··· DATA FOR THE TASK ···

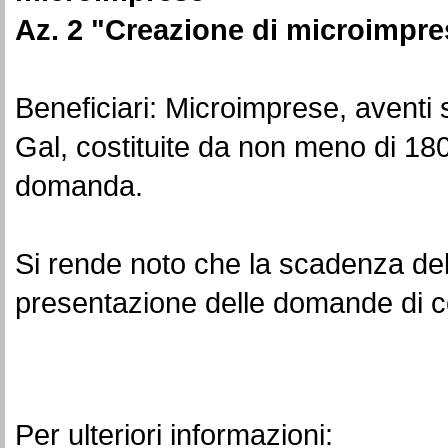
Az. 2
"Creazione di microimpre
Beneficiari: Microimprese, aventi s
Gal, costituite da non meno di 180 
domanda.
Si rende noto che la scadenza del
presentazione delle domande di c
Per ulteriori informazioni:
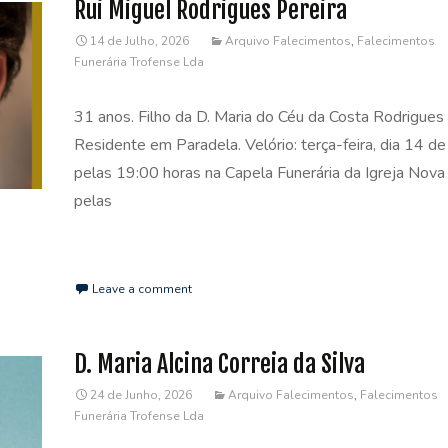
Rui Miguel Rodrigues Pereira
14 de Julho, 2026
Arquivo Falecimentos
,
Falecimentos
Funerária Trofense Lda
31 anos. Filho da D. Maria do Céu da Costa Rodrigues 
Residente em Paradela. Velório: terça-feira, dia 14 de 
pelas 19:00 horas na Capela Funerária da Igreja Nova
pelas
Read More…
Leave a comment
D. Maria Alcina Correia da Silva
24 de Junho, 2026
Arquivo Falecimentos
,
Falecimentos
Funerária Trofense Lda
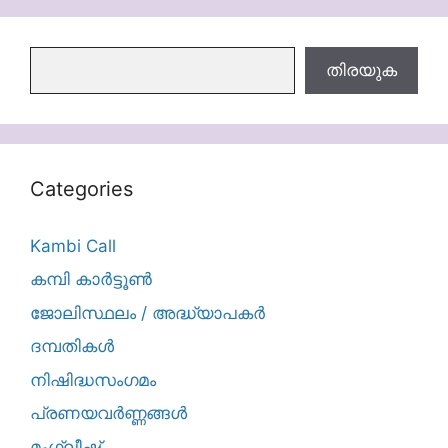
തിരയുക
തിരയുക
Categories
Kambi Call
കമ്പി കാർട്ടൂൺ
ജോലിസ്ഥലം / അദ്ധ്യാപകർ
ദമ്പതികള്‍
നിഷിദ്ധസംഗമം
പ്രണയവർണ്ണങ്ങൾ
മംഗ്ലീഷ്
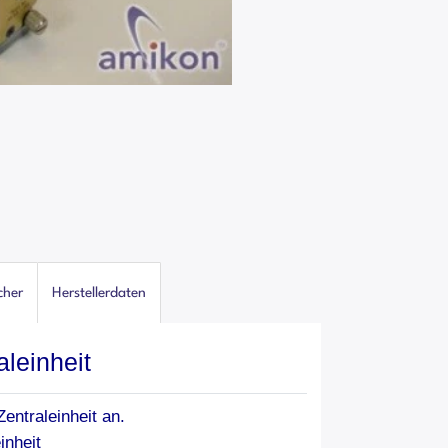
cher
Herstellerdaten
leinheit
entraleinheit an.
nheit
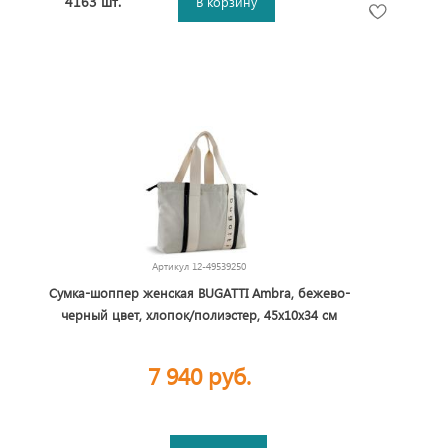
4163 шт.
В корзину
Артикул
12-49539250
Сумка-шоппер женская BUGATTI Ambra, бежево-
черный цвет, хлопок/полиэстер, 45х10х34 см
7 940 руб.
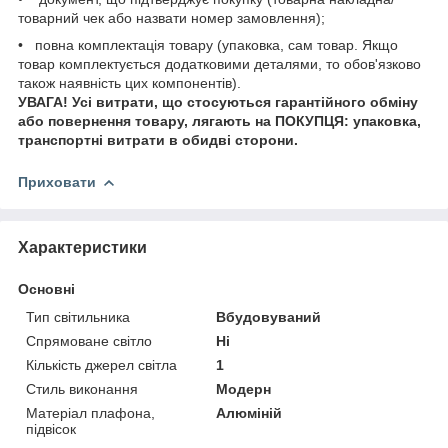
товарний чек або назвати номер замовлення);
• повна комплектація товару (упаковка, сам товар. Якщо
товар комплектується додатковими деталями, то обов'язково
також наявність цих компонентів).
УВАГА! Усі витрати, що стосуються гарантійного обміну
або повернення товару, лягають на ПОКУПЦЯ: упаковка,
транспортні витрати в обидві сторони.
Приховати
Характеристики
Основні
Тип світильника
Вбудовуваний
Спрямоване світло
Ні
Кількість джерел світла
1
Стиль виконання
Модерн
Матеріал плафона,
Алюміній
підвісок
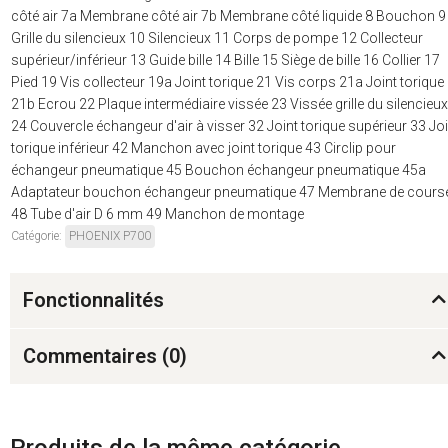
côté air 7a Membrane côté air 7b Membrane côté liquide 8 Bouchon 9
Grille du silencieux 10 Silencieux 11 Corps de pompe 12 Collecteur
supérieur/inférieur 13 Guide bille 14 Bille 15 Siège de bille 16 Collier 17
Pied 19 Vis collecteur 19a Joint torique 21 Vis corps 21a Joint torique
21b Ecrou 22 Plaque intermédiaire vissée 23 Vissée grille du silencieux
24 Couvercle échangeur d'air à visser 32 Joint torique supérieur 33 Joi
torique inférieur 42 Manchon avec joint torique 43 Circlip pour
échangeur pneumatique 45 Bouchon échangeur pneumatique 45a
Adaptateur bouchon échangeur pneumatique 47 Membrane de cours
48 Tube d'air D 6 mm 49 Manchon de montage
Catégorie:
PHOENIX P700
Fonctionnalités
Commentaires (
0
)
Produits de la même catégorie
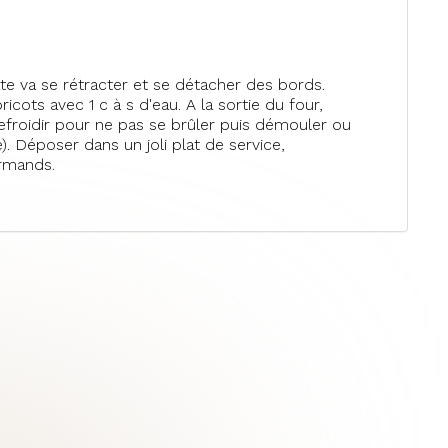
âte va se rétracter et se détacher des bords.
icots avec 1 c à s d'eau. A la sortie du four,
froidir pour ne pas se brûler puis démouler ou
). Déposer dans un joli plat de service,
urmands.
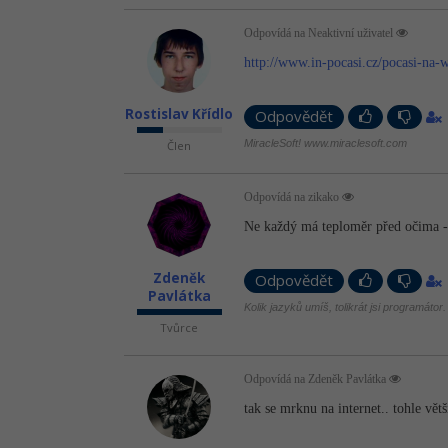
Odpovídá na Neaktivní uživatel
http://www.in-pocasi.cz/pocasi-na-
Rostislav Křídlo
Odpovědět
MiracleSoft! www.miraclesoft.com
Člen
Odpovídá na zikako
Ne každý má teploměr před očima -
Zdeněk
Odpovědět
Pavlátka
Kolik jazyků umíš, tolikrát jsi programátor.
Tvůrce
Odpovídá na Zdeněk Pavlátka
tak se mrknu na internet.. tohle vět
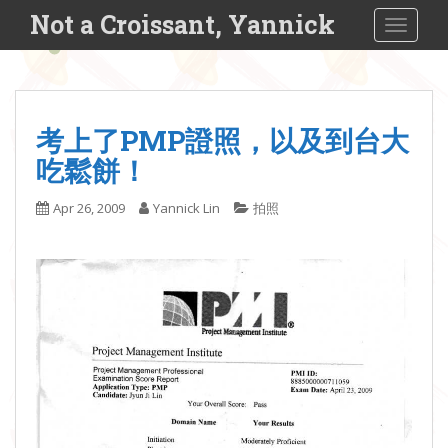
S
Not a Croissant, Yannick
TOGGLE
k
i
p
t
o
考上了PMP證照，以及到台大
m
吃鬆餅！
a
i
Apr 26, 2009
Yannick Lin
拍照
n
c
o
n
t
e
n
t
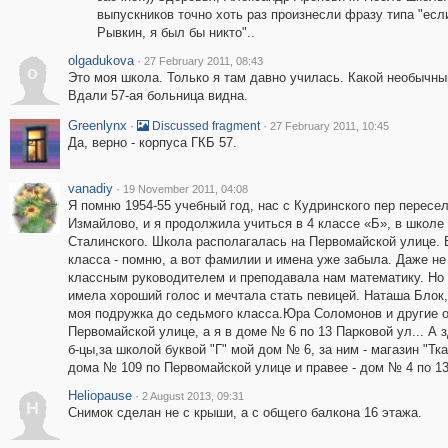
выпускников точно хоть раз произнесли фразу типа "есл
Рывкин, я был бы никто"..
olgadukova
·
27 February 2011, 08:43
o
Это моя школа. Только я там давно училась. Какой необычны
Вдали 57-ая больница видна.
Greenlynx
·
·
Discussed fragment
27 February 2011, 10:45
Да, верно - корпуса ГКБ 57.
vanadiy
·
19 November 2011, 04:08
Я помню 1954-55 учебный год, нас с Кудринского пер пересе
Измайлово, и я продолжила учиться в 4 классе «Б», в школе
Сталинского. Школа располагалась на Первомайской улице.
класса - помню, а вот фамилии и имена уже забыла. Даже не
классным руководителем и преподавала нам математику. Но 
имела хороший голос и мечтала стать певицей. Наташа Блок,
моя подружка до седьмого класса.Юра Соломонов и другие о
Первомайской улице, а я в доме № 6 по 13 Парковой ул... А 
б-цы,за школой буквой "Г" мой дом № 6, за ним - магазин "Тк
дома № 109 по Первомайской улице и правее - дом № 4 по 13
Heliopause
·
2 August 2013, 09:31
H
Снимок сделан не с крыши, а с общего балкона 16 этажа.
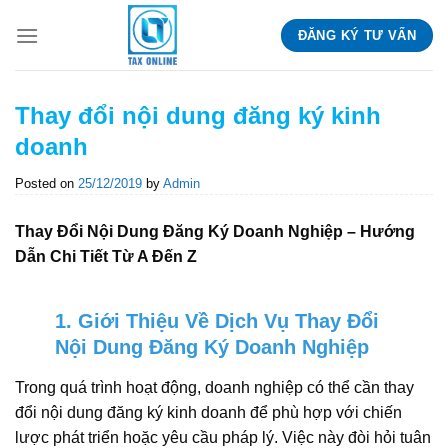
Skip
ĐĂNG KÝ TƯ VẤN
to
content
Thay đổi nội dung đăng ký kinh
doanh
Posted on
25/12/2019
by
Admin
Thay Đổi Nội Dung Đăng Ký Doanh Nghiệp – Hướng
Dẫn Chi Tiết Từ A Đến Z
1. Giới Thiệu Về Dịch Vụ Thay Đổi
Nội Dung Đăng Ký Doanh Nghiệp
Trong quá trình hoạt động, doanh nghiệp có thể cần thay
đổi nội dung đăng ký kinh doanh để phù hợp với chiến
lược phát triển hoặc yêu cầu pháp lý. Việc này đòi hỏi tuân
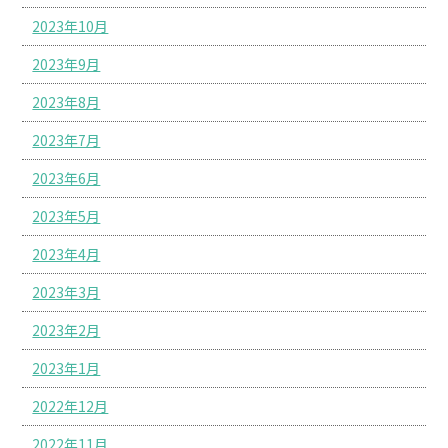
2023年10月
2023年9月
2023年8月
2023年7月
2023年6月
2023年5月
2023年4月
2023年3月
2023年2月
2023年1月
2022年12月
2022年11月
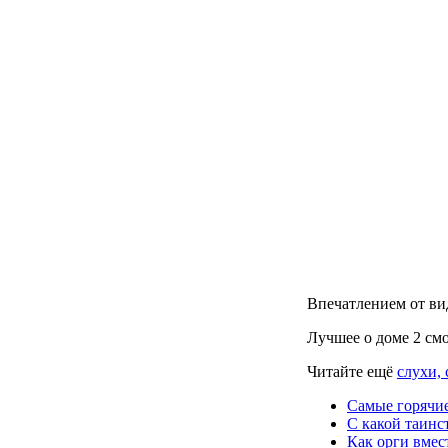
Впечатлением от ви
Лучшее о доме 2 см
Читайте ещё
слухи, 
Самые горячи
С какой таинс
Как орги вмес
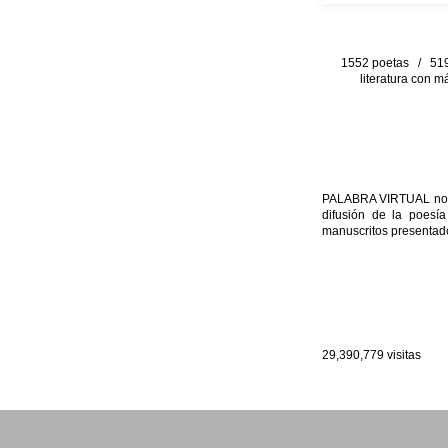
1552 poetas / 519 
literatura con m
PALABRA VIRTUAL no per
difusión de la poesía
manuscritos presentado
29,390,779
visitas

···

▸ WHAT YOU SHOULD DO: Give back the records exactly, minus any pictures.

▸ WRITTEN ANSWER:
Az. 2
"Creazione di microimpre
Beneficiari: Microimprese, aventi s
Gal, costituite da non meno di 180 
domanda.
Si rende noto che la scadenza del
presentazione delle domande di c
Per ulteriori informazioni:
Rui Miguel Rodrigues Pereira
14 de Julho, 2026
Arquivo Falecimentos
,
Falecimentos
Funerária Trofense Lda
31 anos. Filho da D. Maria do Céu da Costa Rodrigues 
Residente em Paradela. Velório: terça-feira, dia 14 de 
pelas 19:00 horas na Capela Funerária da Igreja Nova
pelas
Read More…
Leave a comment
D. Maria Alcina Correia da Silva
24 de Junho, 2026
Arquivo Falecimentos
,
Falecimentos
Funerária Trofense Lda
തിരയുക
തിരയുക
Categories
Kambi Call
കമ്പി കാർട്ടൂൺ
ജോലിസ്ഥലം / അദ്ധ്യാപകർ
ദമ്പതികള്‍
നിഷിദ്ധസംഗമം
പ്രണയവർണ്ണങ്ങൾ
മംഗ്ലീഷ്
cher
Herstellerdaten
leinheit
entraleinheit an.
nheit
4163 шт.
В корзину
Артикул
12-49539250
Сумка-шоппер женская BUGATTI Ambra, бежево-
черный цвет, хлопок/полиэстер, 45х10х34 см
7 940 руб.
товарний чек або назвати номер замовлення);
• повна комплектація товару (упаковка, сам товар. Якщо
товар комплектується додатковими деталями, то обов'язково
також наявність цих компонентів).
УВАГА! Усі витрати, що стосуються гарантійного обміну
або повернення товару, лягають на ПОКУПЦЯ: упаковка,
транспортні витрати в обидві сторони.
Приховати
Характеристики
Основні
Тип світильника
Вбудовуваний
Спрямоване світло
Ні
Кількість джерел світла
1
Стиль виконання
Модерн
Матеріал плафона,
Алюміній
підвісок
côté air 7a Membrane côté air 7b Membrane côté liquide 8 Bouchon 9
Grille du silencieux 10 Silencieux 11 Corps de pompe 12 Collecteur
supérieur/inférieur 13 Guide bille 14 Bille 15 Siège de bille 16 Collier 17
Pied 19 Vis collecteur 19a Joint torique 21 Vis corps 21a Joint torique
21b Ecrou 22 Plaque intermédiaire vissée 23 Vissée grille du silencieux
24 Couvercle échangeur d'air à visser 32 Joint torique supérieur 33 Joi
torique inférieur 42 Manchon avec joint torique 43 Circlip pour
échangeur pneumatique 45 Bouchon échangeur pneumatique 45a
Adaptateur bouchon échangeur pneumatique 47 Membrane de cours
48 Tube d'air D 6 mm 49 Manchon de montage
Catégorie:
PHOENIX P700
Fonctionnalités
Commentaires (
0
)
Produits de la même catégorie
âte va se rétracter et se détacher des bords.
icots avec 1 c à s d'eau. A la sortie du four,
froidir pour ne pas se brûler puis démouler ou
). Déposer dans un joli plat de service,
urmands.
Odpovídá na Neaktivní uživatel
http://www.in-pocasi.cz/pocasi-na-
Rostislav Křídlo
Odpovědět
MiracleSoft! www.miraclesoft.com
Člen
Odpovídá na zikako
Ne každý má teploměr před očima -
Zdeněk
Odpovědět
Pavlátka
Kolik jazyků umíš, tolikrát jsi programátor.
Tvůrce
Odpovídá na Zdeněk Pavlátka
tak se mrknu na internet.. tohle vět
S
Not a Croissant, Yannick
TOGGLE
k
i
p
t
o
考上了PMP證照，以及到台大
m
吃鬆餅！
a
i
Apr 26, 2009
Yannick Lin
拍照
n
c
o
n
t
e
n
t
выпускников точно хоть раз произнесли фразу типа "есл
Рывкин, я был бы никто"..
olgadukova
·
27 February 2011, 08:43
o
Это моя школа. Только я там давно училась. Какой необычны
Вдали 57-ая больница видна.
Greenlynx
·
·
Discussed fragment
27 February 2011, 10:45
Да, верно - корпуса ГКБ 57.
vanadiy
·
19 November 2011, 04:08
Я помню 1954-55 учебный год, нас с Кудринского пер пересе
Измайлово, и я продолжила учиться в 4 классе «Б», в школе
Сталинского. Школа располагалась на Первомайской улице.
класса - помню, а вот фамилии и имена уже забыла. Даже не
классным руководителем и преподавала нам математику. Но 
имела хороший голос и мечтала стать певицей. Наташа Блок,
моя подружка до седьмого класса.Юра Соломонов и другие о
Первомайской улице, а я в доме № 6 по 13 Парковой ул... А 
б-цы,за школой буквой "Г" мой дом № 6, за ним - магазин "Тк
дома № 109 по Первомайской улице и правее - дом № 4 по 13
Heliopause
·
2 August 2013, 09:31
H
Снимок сделан не с крыши, а с общего балкона 16 этажа.
Skip
ĐĂNG KÝ TƯ VẤN
to
content
Thay đổi nội dung đăng ký kinh
doanh
Posted on
25/12/2019
by
Admin
Thay Đổi Nội Dung Đăng Ký Doanh Nghiệp – Hướng
Dẫn Chi Tiết Từ A Đến Z
1. Giới Thiệu Về Dịch Vụ Thay Đổi
Nội Dung Đăng Ký Doanh Nghiệp
Trong quá trình hoạt động, doanh nghiệp có thể cần thay
đổi nội dung đăng ký kinh doanh để phù hợp với chiến
lược phát triển hoặc yêu cầu pháp lý. Việc này đòi hỏi tuân
2023年10月
2023年9月
2023年8月
2023年7月
2023年6月
2023年5月
2023年4月
2023年3月
2023年2月
2023年1月
2022年12月
2022年11月
Впечатлением от ви
Лучшее о доме 2 см
Читайте ещё
слухи, 
Самые горячи
С какой таинс
Как орги вмес
1552 poetas / 519 
literatura con m
PALABRA VIRTUAL no per
difusión de la poesía
manuscritos presentado
29,390,779
visitas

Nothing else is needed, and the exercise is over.